Thu Dec 16 18:19:23 UTC 1999

Evidently Joan wanted to make the valid point that Stanford is not just
MIT West, but then it degenerated into "my department has more corpus
linguists than your department" (unless you're Penn) (and I'm having a
little trouble remembering who they are).

More to the point might be a discussion of what corpus research involves,
what kinds of corpora there are, how they can best be exploited, etc.
Brian and others are providing an important service in this regard with
the Talkbank project.

As I see it, we're talking about an alternative to the popular kinds of
data-gathering that have involved inventing sentences in isolation and
asking people whether they "get" them, or measuring the reaction times of
college sophomores who see them written on computer screens.  The
alternative is to examine how people actually use language, a process that
necessarily involves confronting more than single sentences.  In that
sense it's part of what has come to be called the study of "discourse",
which of course can be conducted in many different ways.  It's worth
noting that some people have been examining such data for a long time:
one thinks, for example, of many language acquisition studies, of the
analysis of conversation (from various points of view), and of the
recording and analysis of "texts" collected by those who have been
studying lesser known languages.  This last kind of corpus work has been
going on for well over a hundred years.

It's worth noting, too, that this distinction between constructed language
and what I like to call "real" language ("natural language" has been
coopted with a different meaning) is orthogonal to the
formalist-functionalist dichotomy, at least in the sense that while many
functionalists do work with corpora, many do not.

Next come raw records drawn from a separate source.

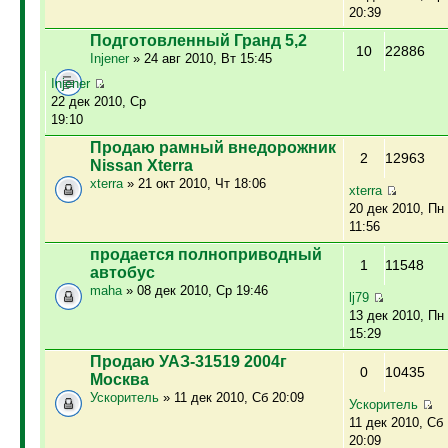
20:39
Подготовленный Гранд 5,2
10
22886
Injener
» 24 авг 2010, Вт 15:45
Injener
22 дек 2010, Ср
19:10
Продаю рамный внедорожник
2
12963
Nissan Xterra
xterra
» 21 окт 2010, Чт 18:06
xterra
20 дек 2010, Пн
11:56
продается полноприводный
1
11548
автобус
maha
» 08 дек 2010, Ср 19:46
lj79
13 дек 2010, Пн
15:29
Продаю УАЗ-31519 2004г
0
10435
Москва
Ускоритель
» 11 дек 2010, Сб 20:09
Ускоритель
11 дек 2010, Сб
20:09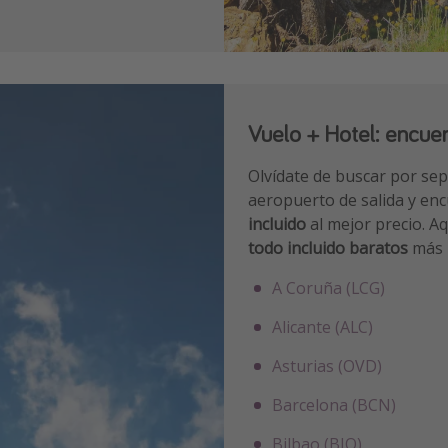
Vuelo + Hotel: encuen
Olvídate de buscar por sep
aeropuerto de salida y en
incluido
al mejor precio. A
todo incluido baratos
más 
A Coruña (LCG)
Alicante (ALC)
Asturias (OVD)
Barcelona (BCN)
Bilbao (BIO)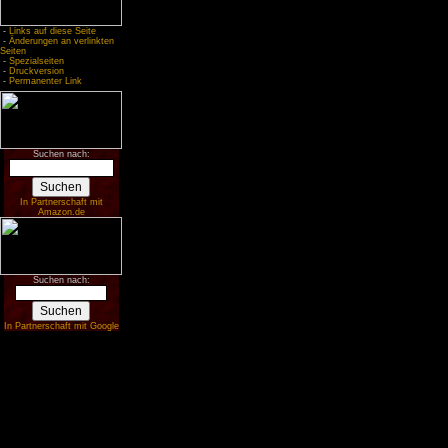
-
Links auf diese Seite
-
Änderungen an verlinkten
Seiten
-
Spezialseiten
-
Druckversion
-
Permanenter Link
Suchen nach:
In Partnerschaft mit
Amazon.de
Suchen nach:
In Partnerschaft mit Google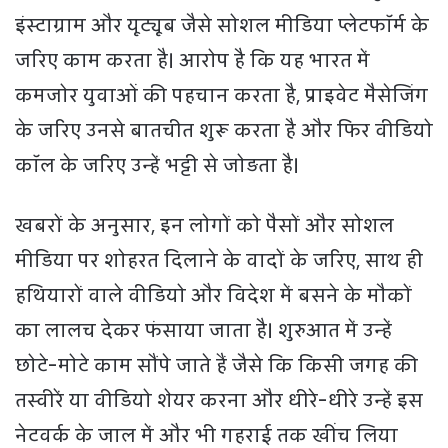
इंस्टाग्राम और यूट्यूब जैसे सोशल मीडिया प्लेटफॉर्म के
जरिए काम करता है। आरोप है कि यह भारत में
कमजोर युवाओं की पहचान करता है, प्राइवेट मैसेजिंग
के जरिए उनसे बातचीत शुरू करता है और फिर वीडियो
कॉल के जरिए उन्हें भट्टी से जोड़ता है।
खबरों के अनुसार, इन लोगों को पैसों और सोशल
मीडिया पर शोहरत दिलाने के वादों के जरिए, साथ ही
हथियारों वाले वीडियो और विदेश में बसने के मौकों
का लालच देकर फंसाया जाता है। शुरुआत में उन्हें
छोटे-मोटे काम सौंपे जाते हैं जैसे कि किसी जगह की
तस्वीरें या वीडियो शेयर करना और धीरे-धीरे उन्हें इस
नेटवर्क के जाल में और भी गहराई तक खींच लिया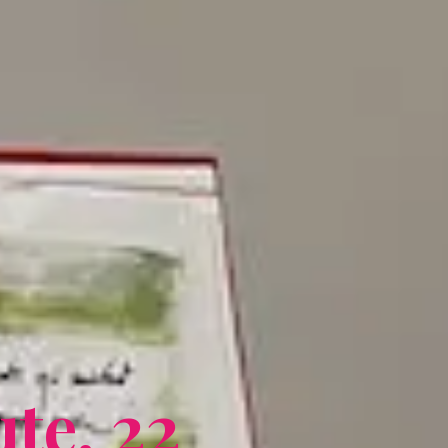
u
t
e
,
2
2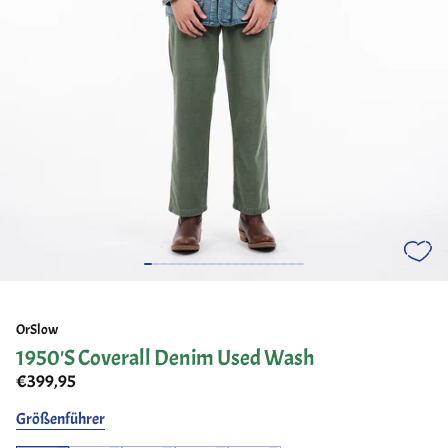
OrSlow
1950'S Coverall Denim Used Wash
€399,95
Größenführer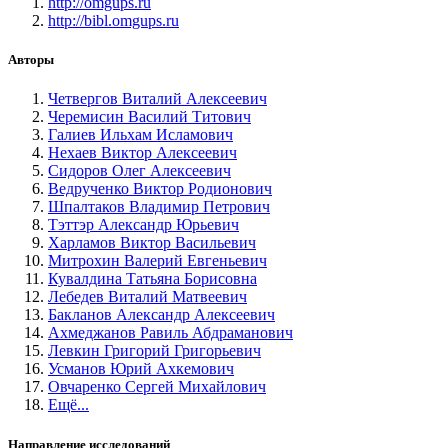
http://omgups.ru
http://bibl.omgups.ru
Авторы
Четвергов Виталий Алексеевич
Черемисин Василий Титович
Галиев Ильхам Исламович
Нехаев Виктор Алексеевич
Сидоров Олег Алексеевич
Ведрученко Виктор Родионович
Шпалтаков Владимир Петрович
Тэттэр Александр Юрьевич
Харламов Виктор Васильевич
Митрохин Валерий Евгеньевич
Кувалдина Татьяна Борисовна
Лебедев Виталий Матвеевич
Бакланов Александр Алексеевич
Ахмеджанов Равиль Абдраманович
Левкин Григорий Григорьевич
Усманов Юрий Ахкемович
Овчаренко Сергей Михайлович
Ещё...
Направление исследований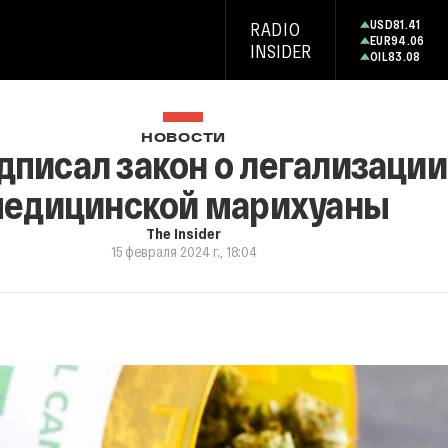
USD
81.41
RADIO
EUR
94.06
INSIDER
OIL
83.08
НОВОСТИ
дписал закон о легализации
едицинской марихуаны
The Insider
15 февраля 2024 г., 18:04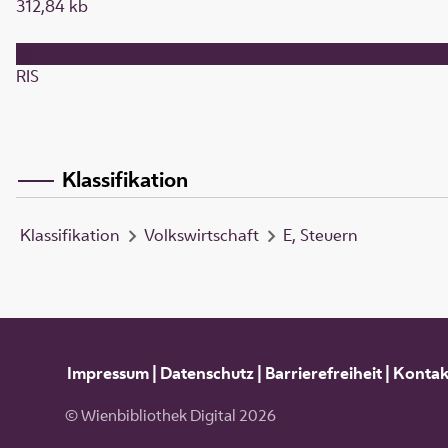
312,84 kb
RIS
Klassifikation
Klassifikation
Volkswirtschaft
E, Steuern
Impressum
|
Datenschutz
|
Barrierefreiheit
|
Kontak
© Wienbibliothek Digital 2026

It might be worth discussing the problems that arise from the supposedly
accidental nature of corpora, and the lack of the control and
replicability that are so dear to the hearts of psychologists.  One might
actually find some significance, for example, in the fact that people
rarely use a construction one might think easy to invent.  And of course
the problem tends to diminish with very large corpora.

But very large corpora may introduce a problem of their own.  Some of you
may remember Zellig Harris's book Methods in Structural Linguistics, where
he suggested we could get around the vexing problem of meaning by
examining the distribution of linguistic forms in very large corpora.
Machines to do that weren't available at the time (1950), but now they
are, and it looks to me as if some people are doing what Harris had in
mind, though so far as I know they don't refer to him.  It makes me
uncomfortable because I think it's more rewarding in the long run to
confront semantics head-on, not trying to avoid it with big corpora and
machines.

Just one last reservation.  Corpora make it easy to count things and come
up with interesting findings regarding the frequency of this or that.  But
knowing exactly what you're counting may not be such a simple matter, and
it's easy to come up with "operational definitions" that turn out in the
end to be spurious.  What I'm trying to say is that there's much of
importance to learn from examining real language, but it shouldn't seduce
us into thinking we can just crank out analyses mechanically.
Understanding the nature of language is always going to require the
intervention of perceptive human minds.

Wally Chafe